Links for November 30

Stian Haklev on Starting data analysis/wrangling with R: Things I wish I’d been told.

Zulko on Things you can do with Python and POV-Ray (a raytracing engine).

Sanjoy Mahajan has a new book out, The Art of Insight in Science and Engineering” Mastering Complexity. This looks like it could be thought of a more science- or engineering-themed sequel to his Street-Fighting Mathematics.

Nigel Stanford’s Cymatics “is the science of visualizing audio frequencies.”

Does teaching gamblers about probability make them less likely to gamble? (Yes.)

FiveThirtyEight has a nerd holiday gift guide.

From Katie Steckles at the Aperiodical, Twitter’s favorite fictional mathematicians.

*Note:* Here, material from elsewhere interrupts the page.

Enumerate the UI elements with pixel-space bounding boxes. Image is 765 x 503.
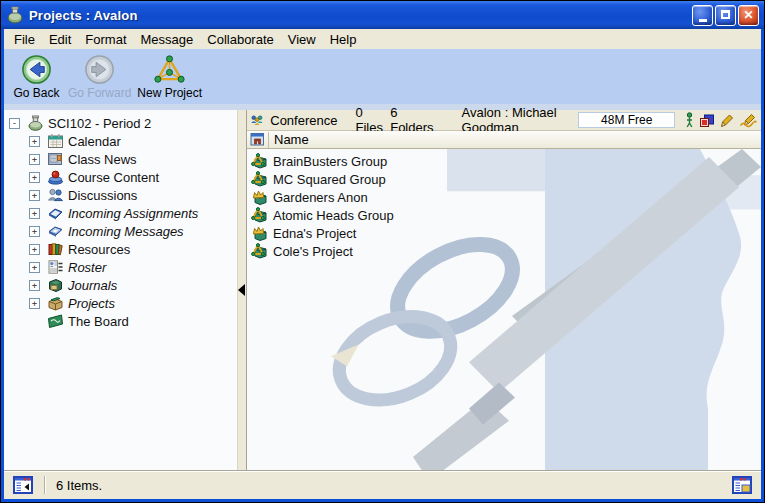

Parents strongly cautioned for advanced math

From A. O. Scott’s review of The Imitation Game, the new Alan Turing biopic:

“The Imitation Game” is rated PG-13 (Parents strongly cautioned). Illicit sex, cataclysmic violence and advanced math, most of it mentioned rather than shown.

First, advanced math is reason for caution? Um, no.

Second, what’s the difference between “mentioning” and “showing” mathematics anyway? This seems to be connected to the philosophical use-mention distinction, Godel numbering, and so on, but I doubt that Scott is trying to make a metamathematical point. This may just mean that people in the movie don’t sit around scribbling on pieces of paper but rather talk about the fact that they have done so, which is good, because I’ve watched people do math and there’s really nothing to see.

Thanksgiving power law

In honor of Thanksgiving: take a look at Niall MacKay’s paper Of bombs and boats and mice and men: a random tour through some scaling laws.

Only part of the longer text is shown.